Já no quesito segurança, a versão Megaespace Plus do extrapesado da Mercedes-Benz oferece um dos pacotes de equipamentos mais completos para veículos de carga disponíveis no Brasil. Inclui sistema de gestão inteligente de travagem, que segundo o fabricante proporciona respostas 20% mais rápidas, e conta com ABS, ASR, EBD, travão-motor Top Brake, bloqueio de deslocamento em rampa e travões de disco. O pacote inclui ainda itens mais sofisticados e invulgares em veículos de carga, como orientação de faixa de rodagem, controlo de proximidade, assistente ativo de travagem e retarder. Equipamentos mais prosaicos e comuns aos automóveis, como sensores de chuva e de luminosidade que ativam automaticamente o limpa-para-brisas ou faróis, estão também incluídos no pacote de série desta versão.

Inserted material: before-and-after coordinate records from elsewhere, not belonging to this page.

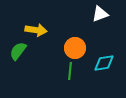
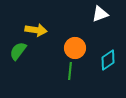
cyan diamond: moved 4 px right, 3 px up; rotated 25 degrees counterclockwise
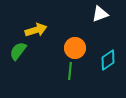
yellow arrow: rotated 25 degrees counterclockwise
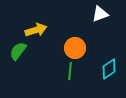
cyan diamond: moved 1 px right, 9 px down
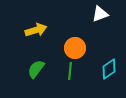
green semicircle: moved 18 px right, 18 px down
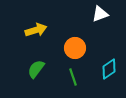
green line: moved 3 px right, 6 px down; rotated 24 degrees counterclockwise
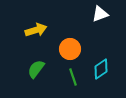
orange circle: moved 5 px left, 1 px down
cyan diamond: moved 8 px left
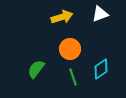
yellow arrow: moved 26 px right, 13 px up
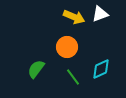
yellow arrow: moved 12 px right; rotated 40 degrees clockwise
orange circle: moved 3 px left, 2 px up
cyan diamond: rotated 10 degrees clockwise
green line: rotated 18 degrees counterclockwise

Conforto e segurança são cada vez mais importantes, mas a palavra que realmente emociona o setor de transporte de cargas em todo o mundo é outra: economia. Nos Actros Megaespace Plus, entre os fatores que geram redução no consumo de combustível e otimização nos custos de manutenção estão os eixos traseiros sem redução nos cubos, disponíveis para os modelos Actros 2546 6×2 e Actros 2646 6×4. Estas características, que segundo a Mercedes permitem melhora no rendimento mecânico, atendem a configurações de  dois semirreboques tracionados por cavalo mecânico com PBTC de 57 toneladas e dois semirreboques ligados por dolly com PBTC de 74 toneladas, focadas no transporte rodoviário de longas distâncias. Para atender a outras preferências, também os eixos traseiros com redução nos cubos continuam disponíveis para toda a linha Actros.

O câmbio PowerShift também dá um importante contributo em termos de redução do consumo do motor, que nos extrapesados Actros tanto pode ser um 6 cilindros em linha de 455 cv, ou um V8 de 551 cv. A transmissão conta com as funções Power, que troca as marchas em rotações mais altas, para subidas e ultrapassagens; Ecoroll, focada na economia de combustível, e Manobra, para controlo preciso em manobras. Já a função Balanceio oferece auxílio adicional para quem precisa sair de atoleiros. Como não têm anéis sincronizadores, as engrenagens do câmbio PowerShift são mais largas e robustas do que as dos outros câmbios automatizados. Características que, de acordo com a Mercedes, reduzem a demanda de manutenção e aumentam a vida útil do conjunto – efeitos que normalmente encantam os frotistas.

Primeiras Impressões

O interior do extrapesado da Mercedes-Benz segundo o habitual ponto de vista do camionista.No Actros avaliado, o trabalho do câmbio automatizado PowerShift mostra-se realmente notável. As marchas são passadas com precisão, de uma forma que rentabiliza bem o torque robusto do motor. Trechos íngremes, de descidas ou subidas, sejam retas ou em curva, podem ser transpostos sem maiores dificuldades com o auxílio do sistema de bloqueio de deslocação em rampa. Na prática, na maior parte do tempo, a carreta pode ser conduzida com a docilidade de um SUV grande qualquer. Sobram torque e potência, em qualquer circunstância. Evidentemente, conduzir com dois semirreboques carregados numa estrada requer alguns cuidados-extra, sobretudo nas curvas. Afinal, o comprimento total do conjunto é de cerca de 20 metros e qualquer erro de cálculo numa curva com algo que pesa 47 toneladas pode causar esmagamentos indesejáveis de outros veículos, calçadas e pessoas. Nessas ocasiões, reduzir a velocidade, abrir um pouco mais a curva e usar os amplos espelhos retrovisores é, normalmente, o bastante para evitar qualquer tragédia.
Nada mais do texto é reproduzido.